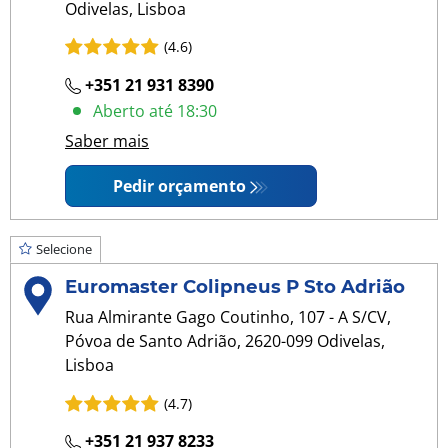
Odivelas, Lisboa
(4.6)
+351 21 931 8390
Aberto até 18:30
Saber mais
Pedir orçamento
Selecione
Euromaster Colipneus P Sto Adrião
Rua Almirante Gago Coutinho, 107 - A S/CV,
Póvoa de Santo Adrião, 2620-099 Odivelas,
Lisboa
(4.7)
+351 21 937 8233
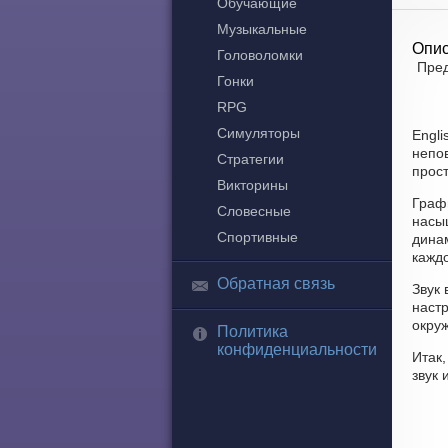
Обучающие
Музыкальные
Опис
Головоломки
Пред
Гонки
RPG
Симуляторы
Engli
непо
Стратегии
прост
Викторины
Графи
Словесные
насы
Спортивные
динам
каждо
Обратная связь
Звук 
наст
окру
Политика
конфиденциальности
Итак
звук 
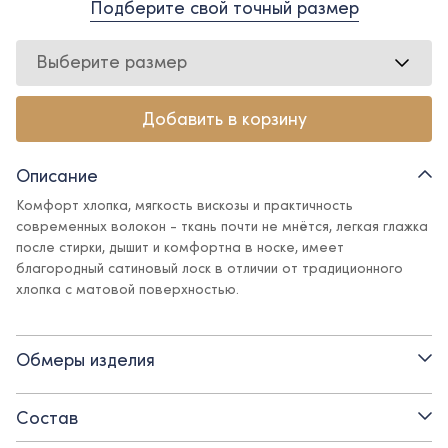
Подберите свой точный размер
Выберите размер
Добавить в корзину
Описание
Комфорт хлопка, мягкость вискозы и практичность
современных волокон - ткань почти не мнётся, легкая глажка
после стирки, дышит и комфортна в носке, имеет
благородный сатиновый лоск в отличии от традиционного
хлопка с матовой поверхностью.
Блуза с оборкой по планке - лаконичная, сдержанно
нарядная, она будет уместна для любого случая – для школы,
Обмеры изделия
для праздника, для повседневной носки, для прогулок и
походов в театр.
Состав
Детали:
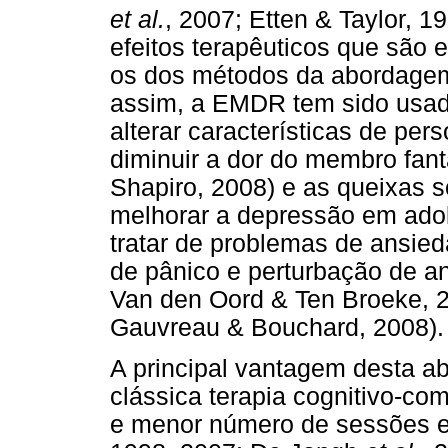
et al.
, 2007; Etten & Taylor,
efeitos terapêuticos que são 
os dos métodos da abordagem
assim, a EMDR tem sido usada
alterar características de per
diminuir a dor do membro fan
Shapiro, 2008) e as queixas 
melhorar a depressão em adol
tratar de problemas de ansie
de pânico e perturbação de a
Van den Oord & Ten Broeke, 2
Gauvreau & Bouchard, 2008).
A principal vantagem desta a
clássica terapia cognitivo-co
e menor número de sessões e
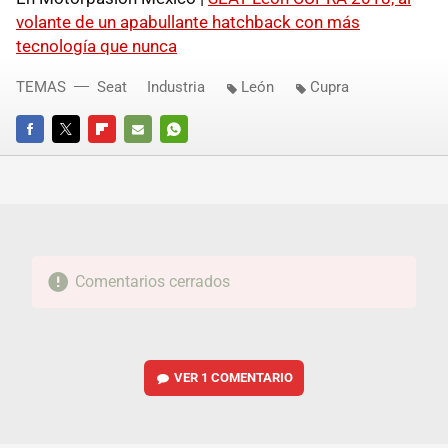
volante de un apabullante hatchback con más
tecnología que nunca
TEMAS
Seat
Industria
León
Cupra
FACEBOOK
TWITTER
FLIPBOARD
E-
WHATSAPP
MAIL
Comentarios cerrados
VER
1 COMENTARIO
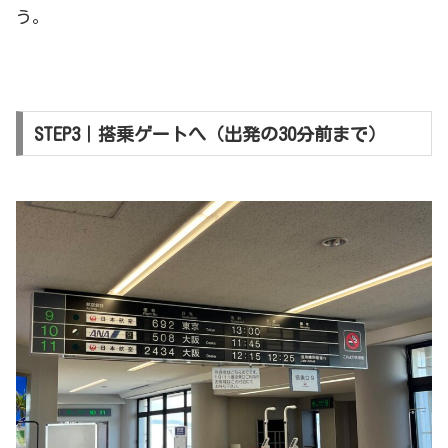
う。
STEP3｜搭乗ゲートへ（出発の30分前まで）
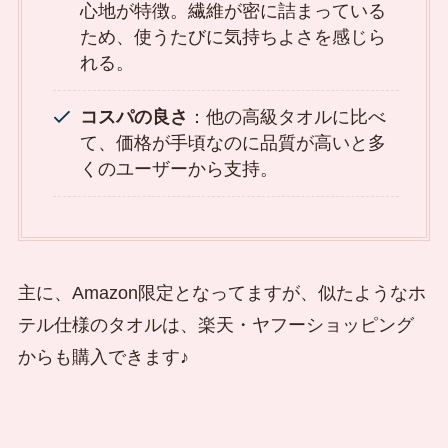
心地が特徴。繊維が密に詰まっている
ため、使うたびに気持ちよさを感じら
れる。
コスパの良さ
：他の高級タオルに比べ
て、価格が手頃なのに品質が高いと多
くのユーザーから支持。
主に、Amazon限定となってますが、似たようなホ
テル仕様のタオルは、楽天・ヤフーショッピング
からも購入できます♪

══════════

What needs to be done>
Repeat the material above word for word; no images go in the copy.

Output below>
Odivelas, Lisboa
(4.6)
+351 21 931 8390
Aberto até 18:30
Saber mais
Pedir orçamento
Selecione
Euromaster Colipneus P Sto Adrião
Rua Almirante Gago Coutinho, 107 - A S/CV,
Póvoa de Santo Adrião, 2620-099 Odivelas,
Lisboa
(4.7)
+351 21 937 8233
Обучающие
Музыкальные
Опис
Головоломки
Пред
Гонки
RPG
Симуляторы
Engli
непо
Стратегии
прост
Викторины
Графи
Словесные
насы
Спортивные
динам
каждо
Обратная связь
Звук 
наст
окру
Политика
конфиденциальности
Итак
звук 
Подберите свой точный размер
Выберите размер
Добавить в корзину
Описание
Комфорт хлопка, мягкость вискозы и практичность
современных волокон - ткань почти не мнётся, легкая глажка
после стирки, дышит и комфортна в носке, имеет
благородный сатиновый лоск в отличии от традиционного
хлопка с матовой поверхностью.
Блуза с оборкой по планке - лаконичная, сдержанно
нарядная, она будет уместна для любого случая – для школы,
Обмеры изделия
для праздника, для повседневной носки, для прогулок и
походов в театр.
Состав
Детали:
et al.
, 2007; Etten & Taylor,
efeitos terapêuticos que são 
os dos métodos da abordagem
assim, a EMDR tem sido usada
alterar características de per
diminuir a dor do membro fan
Shapiro, 2008) e as queixas 
melhorar a depressão em adol
tratar de problemas de ansie
de pânico e perturbação de a
Van den Oord & Ten Broeke, 2
Gauvreau & Bouchard, 2008).
A principal vantagem desta a
clássica terapia cognitivo-co
e menor número de sessões e
volante de un apabullante hatchback con más
tecnología que nunca
TEMAS
Seat
Industria
León
Cupra
FACEBOOK
TWITTER
FLIPBOARD
E-
WHATSAPP
MAIL
Comentarios cerrados
VER
1 COMENTARIO
う。
STEP3｜搭乗ゲートへ（出発の30分前まで）
心地が特徴。繊維が密に詰まっている
ため、使うたびに気持ちよさを感じら
れる。
コスパの良さ
：他の高級タオルに比べ
て、価格が手頃なのに品質が高いと多
くのユーザーから支持。
主に、Amazon限定となってますが、似たようなホ
テル仕様のタオルは、楽天・ヤフーショッピング
からも購入できます♪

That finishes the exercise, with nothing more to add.